- _WORK TO BE COMPLETED_:
Exactly the lines below starting at the line with "اینچ فلوتر دار خروجی بغل (مدل" and ending at the line with "กติกามารยาท" are wanted, with both ends included. Leave out the pictures and add no other lines.

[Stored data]
:::

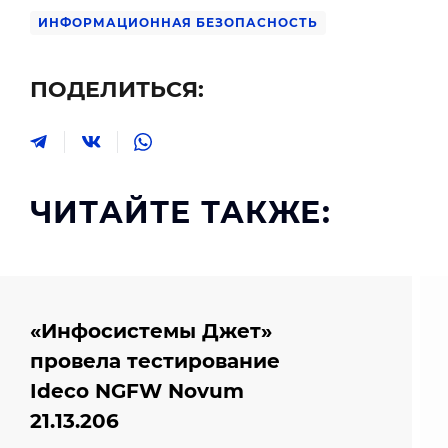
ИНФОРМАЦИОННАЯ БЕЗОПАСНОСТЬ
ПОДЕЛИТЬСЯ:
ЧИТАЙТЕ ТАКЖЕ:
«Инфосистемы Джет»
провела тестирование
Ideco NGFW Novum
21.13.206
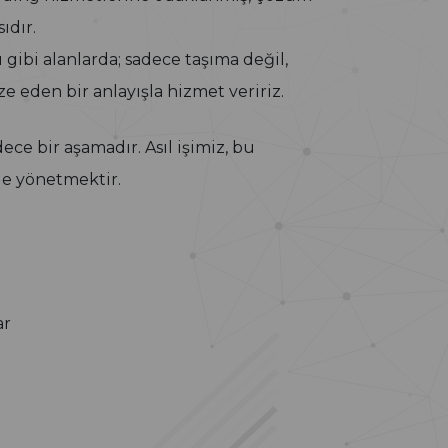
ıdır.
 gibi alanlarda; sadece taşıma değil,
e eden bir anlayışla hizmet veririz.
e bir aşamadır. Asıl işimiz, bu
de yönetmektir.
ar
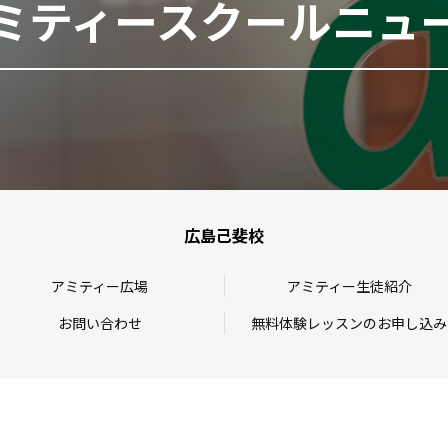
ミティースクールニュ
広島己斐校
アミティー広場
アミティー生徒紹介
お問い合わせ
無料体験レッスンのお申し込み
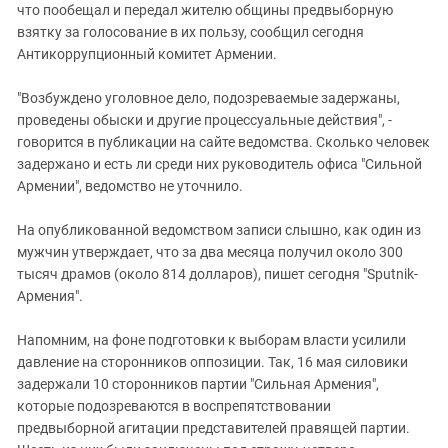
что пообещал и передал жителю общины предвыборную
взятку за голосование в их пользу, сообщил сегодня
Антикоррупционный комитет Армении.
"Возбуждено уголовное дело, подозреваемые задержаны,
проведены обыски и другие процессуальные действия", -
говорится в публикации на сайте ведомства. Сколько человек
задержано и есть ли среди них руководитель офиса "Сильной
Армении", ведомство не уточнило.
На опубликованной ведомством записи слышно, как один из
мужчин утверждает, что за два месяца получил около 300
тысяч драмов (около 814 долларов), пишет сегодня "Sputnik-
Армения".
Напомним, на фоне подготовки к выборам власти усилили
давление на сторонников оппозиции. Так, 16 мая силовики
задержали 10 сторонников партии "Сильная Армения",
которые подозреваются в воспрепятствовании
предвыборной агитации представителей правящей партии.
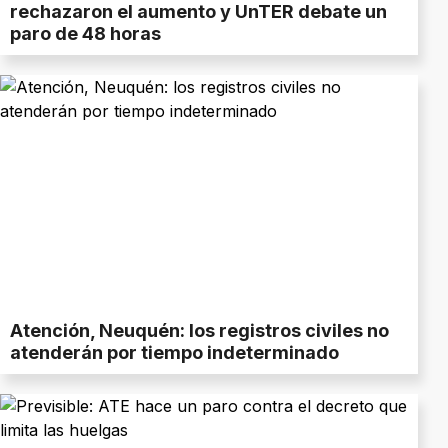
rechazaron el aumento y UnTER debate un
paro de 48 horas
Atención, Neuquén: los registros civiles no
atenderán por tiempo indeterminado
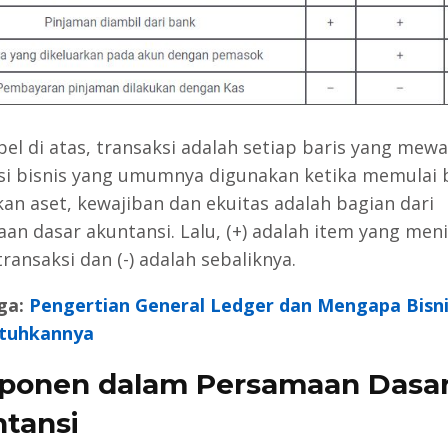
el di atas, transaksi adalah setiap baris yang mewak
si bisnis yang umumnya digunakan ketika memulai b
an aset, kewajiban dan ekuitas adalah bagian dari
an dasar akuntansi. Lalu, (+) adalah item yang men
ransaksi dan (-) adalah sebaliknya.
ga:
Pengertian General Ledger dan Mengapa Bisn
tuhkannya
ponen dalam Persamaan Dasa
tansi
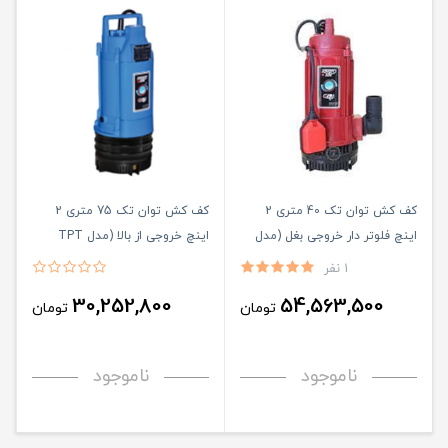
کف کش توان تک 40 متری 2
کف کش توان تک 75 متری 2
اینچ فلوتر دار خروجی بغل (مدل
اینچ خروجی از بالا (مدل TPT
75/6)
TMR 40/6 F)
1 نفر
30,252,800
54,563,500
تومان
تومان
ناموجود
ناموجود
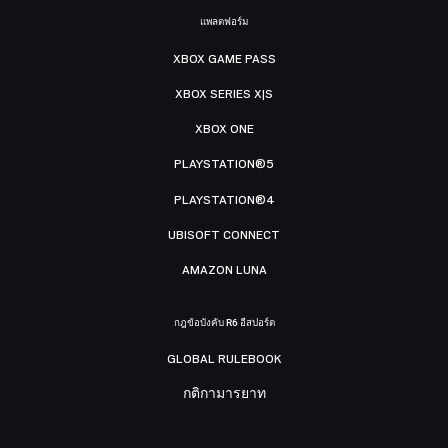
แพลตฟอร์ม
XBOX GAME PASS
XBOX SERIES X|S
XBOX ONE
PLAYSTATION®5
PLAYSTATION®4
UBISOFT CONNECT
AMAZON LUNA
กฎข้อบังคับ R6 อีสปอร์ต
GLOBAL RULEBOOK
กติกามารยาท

:::

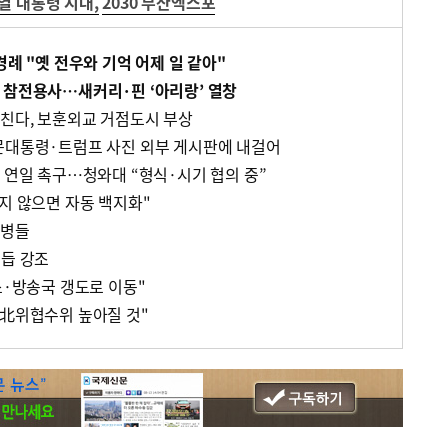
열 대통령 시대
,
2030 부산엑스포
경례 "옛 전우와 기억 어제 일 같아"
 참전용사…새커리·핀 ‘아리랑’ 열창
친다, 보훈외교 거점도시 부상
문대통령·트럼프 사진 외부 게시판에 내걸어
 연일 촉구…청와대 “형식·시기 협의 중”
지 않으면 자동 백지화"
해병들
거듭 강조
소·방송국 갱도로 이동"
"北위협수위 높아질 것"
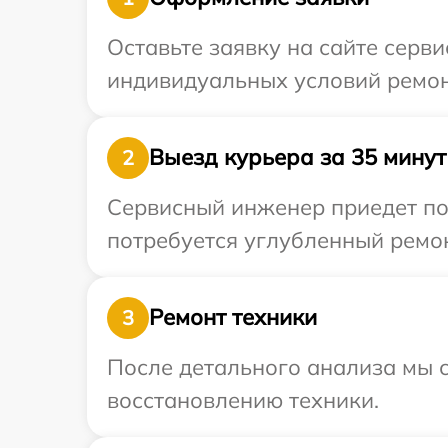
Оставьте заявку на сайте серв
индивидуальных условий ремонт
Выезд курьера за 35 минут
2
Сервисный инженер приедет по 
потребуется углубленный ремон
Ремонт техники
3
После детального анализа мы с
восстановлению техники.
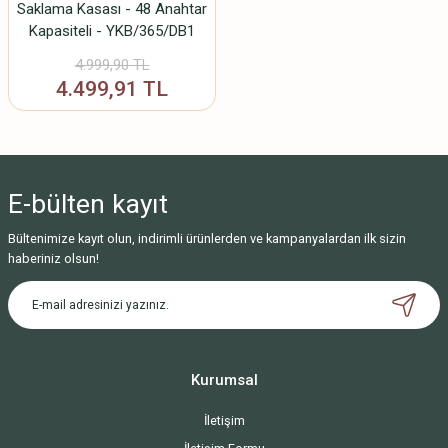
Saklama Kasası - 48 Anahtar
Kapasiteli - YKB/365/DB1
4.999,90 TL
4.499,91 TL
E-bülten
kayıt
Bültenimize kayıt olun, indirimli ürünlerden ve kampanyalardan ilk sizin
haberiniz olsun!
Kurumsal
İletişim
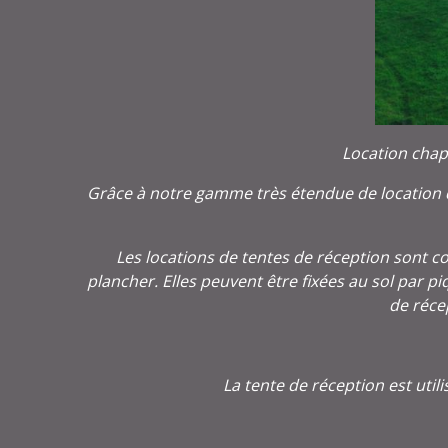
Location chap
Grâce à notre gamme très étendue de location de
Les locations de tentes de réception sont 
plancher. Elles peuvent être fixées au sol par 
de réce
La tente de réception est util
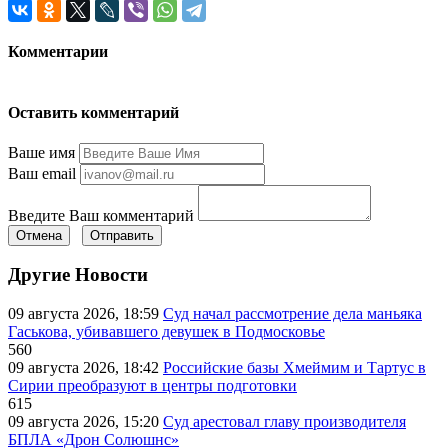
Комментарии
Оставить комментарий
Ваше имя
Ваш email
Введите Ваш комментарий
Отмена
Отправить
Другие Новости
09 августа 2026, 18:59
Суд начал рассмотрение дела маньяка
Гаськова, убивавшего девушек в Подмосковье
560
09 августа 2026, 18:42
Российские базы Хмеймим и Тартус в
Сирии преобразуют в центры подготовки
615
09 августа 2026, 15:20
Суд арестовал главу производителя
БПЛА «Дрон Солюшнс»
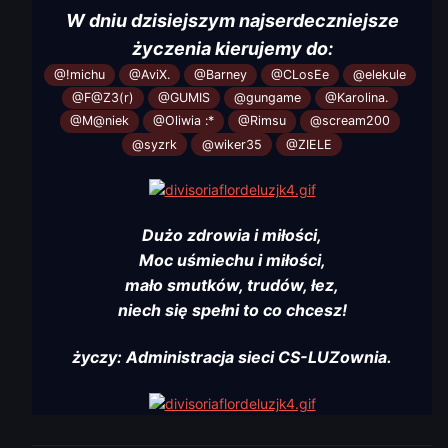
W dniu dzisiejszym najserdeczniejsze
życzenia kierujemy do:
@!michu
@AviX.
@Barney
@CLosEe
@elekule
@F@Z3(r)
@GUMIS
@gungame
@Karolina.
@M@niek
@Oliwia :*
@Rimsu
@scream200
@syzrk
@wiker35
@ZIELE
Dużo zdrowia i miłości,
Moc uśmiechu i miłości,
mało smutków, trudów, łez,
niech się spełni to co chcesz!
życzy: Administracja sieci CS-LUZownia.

:::

- _TASK SOLUTION_:
اینچ فلوتر دار خروجی بغل (مدل
اینچ خروجی از بالا (مدل TPT
75/6)
TMR 40/6 F)
1 نفر
30,252,800
54,563,500
تومان
تومان
ناموجود
ناموجود
แพลตฟอร์ม
XBOX GAME PASS
XBOX SERIES X|S
XBOX ONE
PLAYSTATION®5
PLAYSTATION®4
UBISOFT CONNECT
AMAZON LUNA
กฎข้อบังคับ R6 อีสปอร์ต
GLOBAL RULEBOOK
กติกามารยาท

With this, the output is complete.